Día Lunes, 26 de Enero de 2026
Se ha confirmado oficialmente que Brasil sufrió en 2015 la recesión más dura de los últimos 25 años.
El país está inmerso en una tormenta perfecta que hace coincidir la caída de los precios de las materias primas, un macro escándalo de corrupción (Petrobras) y una profunda crisis política. En el 2015, el PIB cayó un 3,8%, el peor registro desde 1981, cuando este se contrajo un 4,4%, y la lectura de los demás indicadores define al periodo como el “annus horribilis”. El desempleo alcanzó el 7,9%, récord de los últimos seis años, la inflación cerró con una subida del 10,67%, récord en los últimos 12 años y el real perdió un tercio de su valor frente al dólar. En lo que concierne a las cuentas del Estado, el déficit fiscal se ha disparado hasta el 10,3% del PIB (récord histórico) y el internacionalmente apreciado Ministro de Finanzas, Joaquim Levy, dimitió en diciembre.

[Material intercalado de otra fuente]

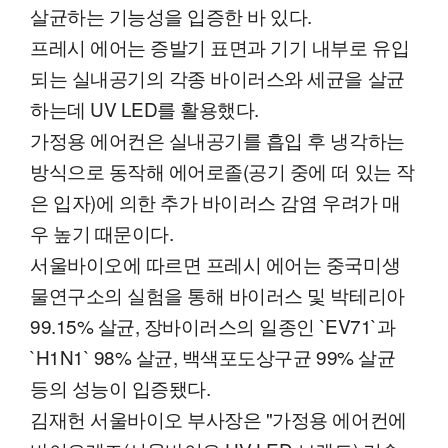
살균하는 기능성을 입증한 바 있다.
프레시 에어는 증발기 표면과 기기 내부로 유입
되는 실내공기의 각종 바이러스와 세균을 살균
하는데 UV LED를 활용했다.
가정용 에어컨은 실내공기를 흡입 후 냉각하는
방식으로 동작해 에어로졸(공기 중에 떠 있는 작
은 입자)에 의한 추가 바이러스 감염 우려가 매
우 높기 때문이다.
서울바이오에 따르면 프레시 에어는 중국미생
물연구소의 실험을 통해 바이러스 및 박테리아
99.15% 살균, 장바이러스의 일종인 `EV71`과
`H1N1` 98% 살균, 백색포도상구균 99% 살균
등의 성능이 입증됐다.
김재헌 서울바이오 부사장은 "가정용 에어컨에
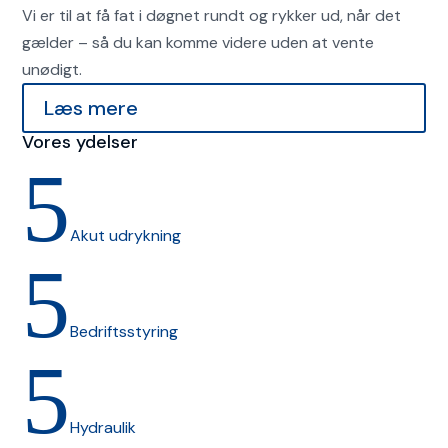
Vi er til at få fat i døgnet rundt og rykker ud, når det
gælder – så du kan komme videre uden at vente
unødigt.
Læs mere
Vores ydelser
5
Akut udrykning
5
Bedriftsstyring
5
Hydraulik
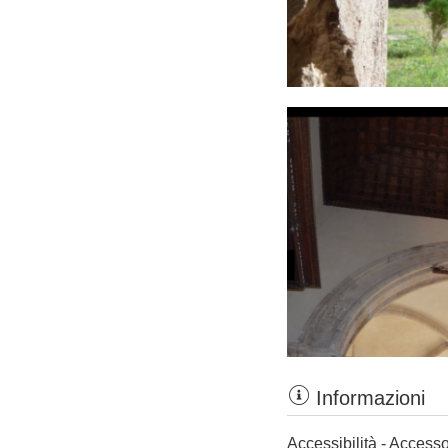
Informazioni
Accessibilità - Accesso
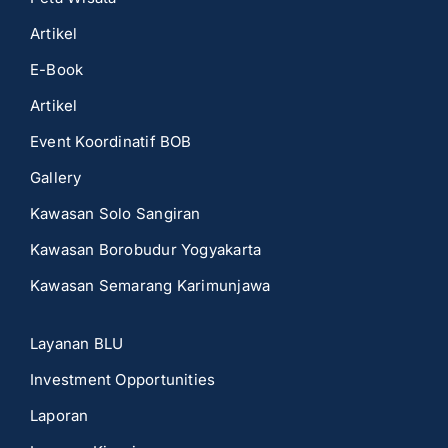
Artikel
E-Book
Artikel
Event Koordinatif BOB
Gallery
Kawasan Solo Sangiran
Kawasan Borobudur Yogyakarta
Kawasan Semarang Karimunjawa
Layanan BLU
Investment Opportunities
Laporan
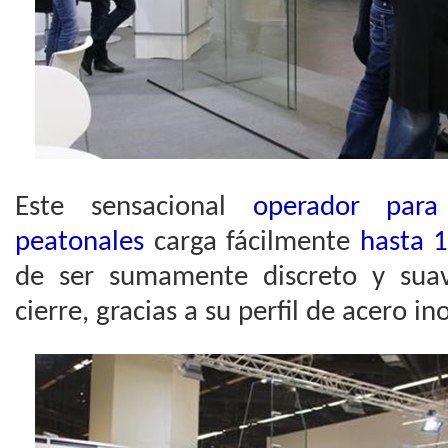
Este sensacional
operador para
peatonales
carga fácilmente
hasta 1
de ser sumamente discreto y sua
cierre, gracias a su perfil de acero in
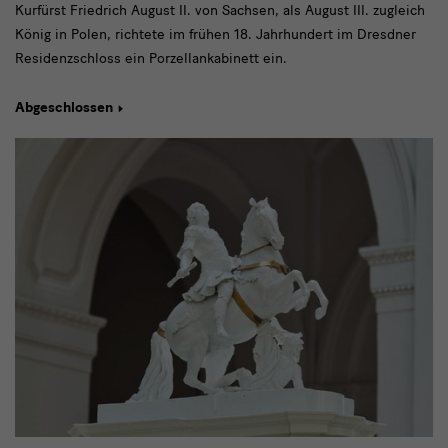
Kurfürst Friedrich August II. von Sachsen, als August III. zugleich
König in Polen, richtete im frühen 18. Jahrhundert im Dresdner
Residenzschloss ein Porzellankabinett ein.
Abgeschlossen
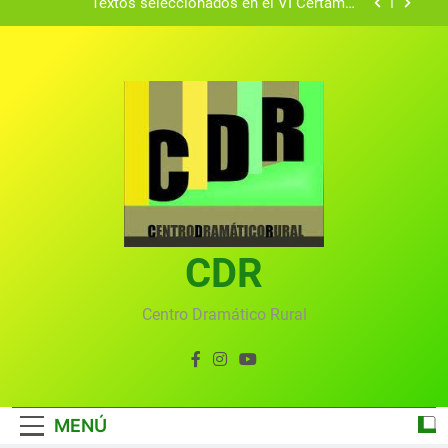
Textos seleccionados en el VI Certamen
Francisco Nieva de piezas breves teatrales
convocado por el Centro Dramático Rural de Mira
Gala anual virtual del Centro Dramático Rural de
(Cuenca)
Mira
Gala del Centro Dramático Rural 2025
Gala 2024 en el Centro Dramático Rural el 20 de
agosto.
Textos seleccionados en el VI Certamen
Francisco Nieva de piezas breves teatrales
convocado por el Centro Dramático Rural de Mira
Gala anual virtual del Centro Dramático Rural de
(Cuenca)
Mira
CDR
Centro Dramático Rural
MENÚ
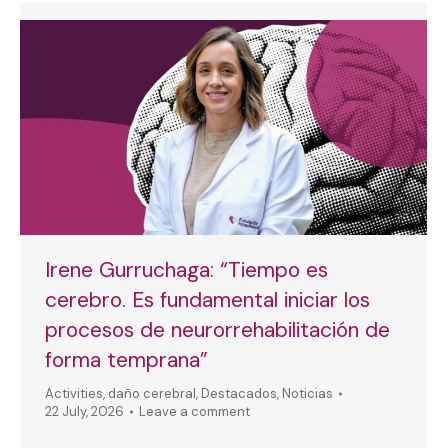
Irene Gurruchaga: “Tiempo es
cerebro. Es fundamental iniciar los
procesos de neurorrehabilitación de
forma temprana”
Activities
,
daño cerebral
,
Destacados
,
Noticias
22 July, 2026
Leave a comment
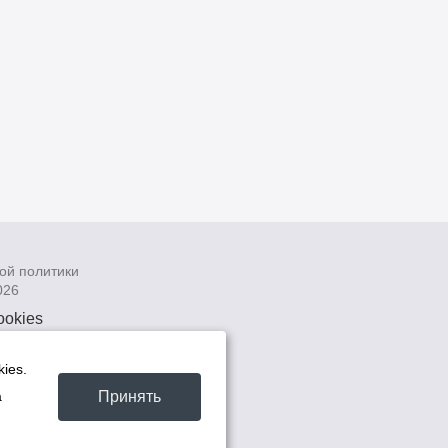
ой политики
026
ookies
рсональных
 системах
ies.
а
Принять
а
та -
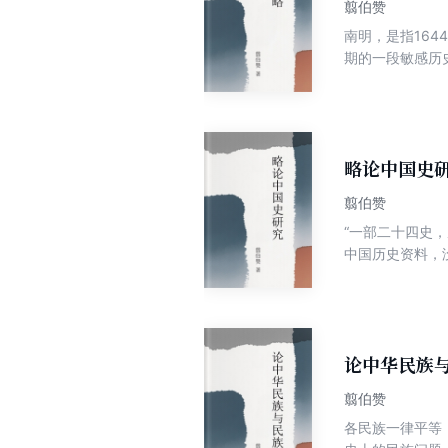
翦伯赞
南明，是指16
期的一段敏感历
南明政府的抗清
唯物史观分析南
略论中国史
翦伯赞
“一部二十四史
中国历史资料，
“再看看中国以
重庆《学习生活》
论中华民族
翦伯赞
各民族一律平等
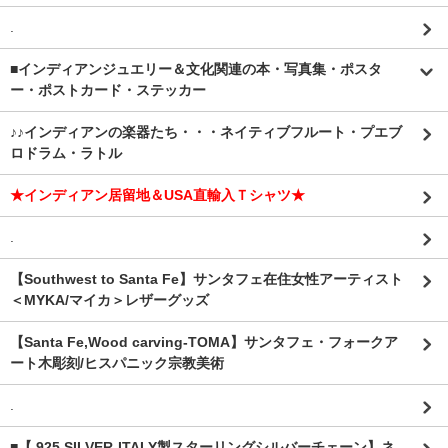
.
■インディアンジュエリー＆文化関連の本・写真集・ポスタ
ー・ポストカード・ステッカー
♪♪インディアンの楽器たち・・・ネイティブフルート・プエブ
ロドラム・ラトル
★インディアン居留地＆USA直輸入Ｔシャツ★
.
【Southwest to Santa Fe】サンタフェ在住女性アーティスト
＜MYKA/マイカ＞レザーグッズ
【Santa Fe,Wood carving-TOMA】サンタフェ・フォークア
ート木彫刻/ヒスパニック宗教美術
.
■【.925 SILVER-ITALY製スターリングシルバーチェーン】ネ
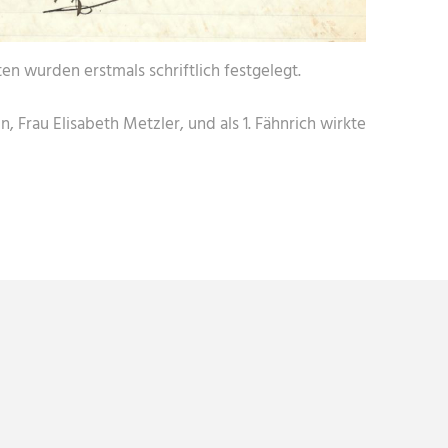
n wurden erstmals schriftlich festgelegt.
 Frau Elisabeth Metzler, und als 1. Fähnrich wirkte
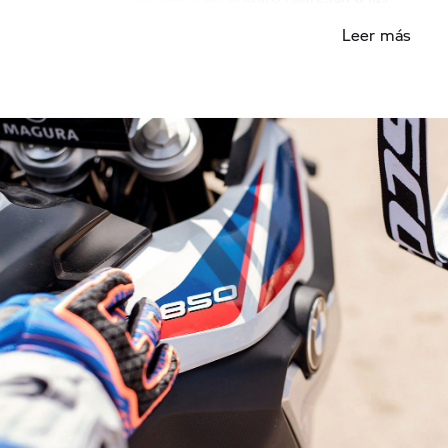
rocas. Mientras tanto, el subsuelo se ha vuelto más
Leer más
suave. Dirk está lo suficientemente tranquilo como
para sumergirse en el lodo profundo. "Me
acostumbré, apliqué la motocicleta en
consecuencia o la monté tácticamente de manera
inteligente".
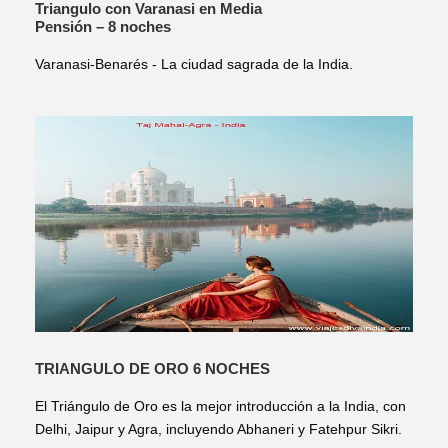
Triangulo con Varanasi en Media
Pensión – 8 noches
Varanasi-Benarés - La ciudad sagrada de la India.
TRIANGULO DE ORO 6 NOCHES
El Triángulo de Oro es la mejor introducción a la India, con
Delhi, Jaipur y Agra, incluyendo Abhaneri y Fatehpur Sikri.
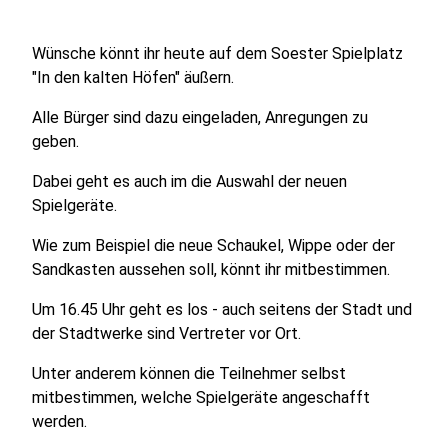
Wünsche könnt ihr heute auf dem Soester Spielplatz
"In den kalten Höfen" äußern.
Alle Bürger sind dazu eingeladen, Anregungen zu
geben.
Dabei geht es auch im die Auswahl der neuen
Spielgeräte.
Wie zum Beispiel die neue Schaukel, Wippe oder der
Sandkasten aussehen soll, könnt ihr mitbestimmen.
Um 16.45 Uhr geht es los - auch seitens der Stadt und
der Stadtwerke sind Vertreter vor Ort.
Unter anderem können die Teilnehmer selbst
mitbestimmen, welche Spielgeräte angeschafft
werden.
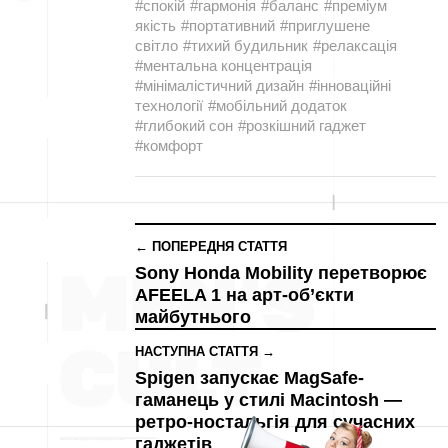
#спокій
#гармонія
#баланс
#преміум
якість
#портативний
#приглушене
світло
#тихий будильник
#релаксація
#ментальна концентрація
#мінімалістичний дизайн
#інноваційні
технології
#мобільний додаток
#глибокий сон
#розкішний гаджет
#комфорт
← ПОПЕРЕДНЯ СТАТТЯ
Sony Honda Mobility перетворює
AFEELA 1 на арт-об’єкти
майбутнього
НАСТУПНА СТАТТЯ →
Spigen запускає MagSafe-
гаманець у стилі Macintosh —
ретро-ностальгія для сучасних
гаджетів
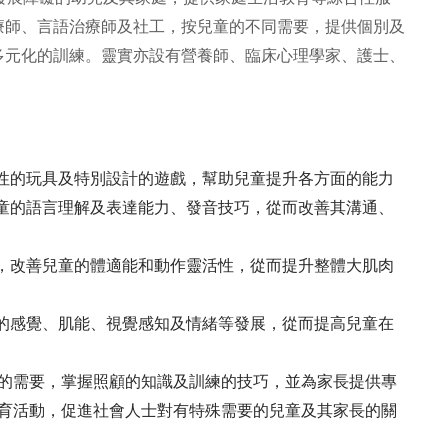
療師、言語治療師及社工，按兒童的不同需要，提供個別及
多元化的訓練。靈實亦設有營養師、臨床心理學家、護士、
性的玩具及特別設計的遊戲，幫助兒童提升各方面的能力
童的語言理解及表達能力、發音技巧，從而改善其溝通、
，改善兒童的體適能和動作靈活性，從而提升整體大肌肉
的感覺、肌能、視覺感知及情緒等發展，從而提高兒童在
的需要，掌握照顧的知識及訓練的技巧，並為家長提供專
育活動，促進社會人士對有特殊需要的兒童及其家長的關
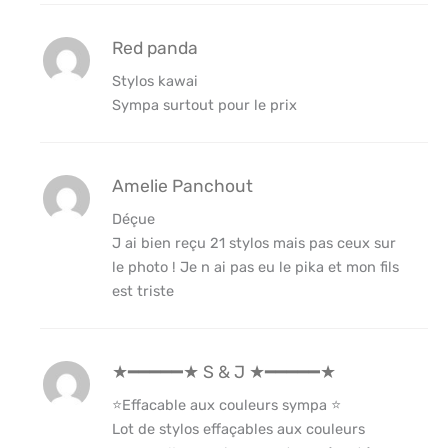
Red panda
Stylos kawai
Sympa surtout pour le prix
Amelie Panchout
Déçue
J ai bien reçu 21 stylos mais pas ceux sur
le photo ! Je n ai pas eu le pika et mon fils
est triste
★━━━━━★ S & J ★━━━━━★
⭐Effacable aux couleurs sympa ⭐
Lot de stylos effaçables aux couleurs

A todo esto hay que añadir la incertidumbre política, con un proceso de impugnación contra la presidenta Dilma Rousseff, en horas más que bajas (11,4% de opiniones favorables), y el enjuiciamiento por corrupción de su principal adversario, el Presidente del Congreso Eduardo Cunha. El ejercicio 2016 también empieza con pocas esperanzas y muy malas sensaciones. La previsión de contracción del PIB es del 3,5% para 2016, por lo que no es extraño que las agencias de rating tengan a Brasil en el punto de mira.
· Detención de Lula. La detención del expresidente de Brasil, Luis Inácio Lula da Silva, llamado a declarar por la policía durante tres horas por su posible participación en el escándalo de corrupción Petrobras, ha levantado una tormenta política en Brasil. La reacción de los militantes del Partido de los Trabajadores (PT) ha sido inmediata, movilizándose en defensa de su histórico líder. La oposición teme que este resurgir de Lula promueva su candidatura para las próximas presidenciales de 2018 y haga revivir a un PT hoy en declive. Hoy por hoy, sin embargo, Lula no ha dado ningún tipo de explicaciones sobre la proveniencia de algunos de sus bienes y tampoco ha aclarado si los hechos que se le imputan son reales o no.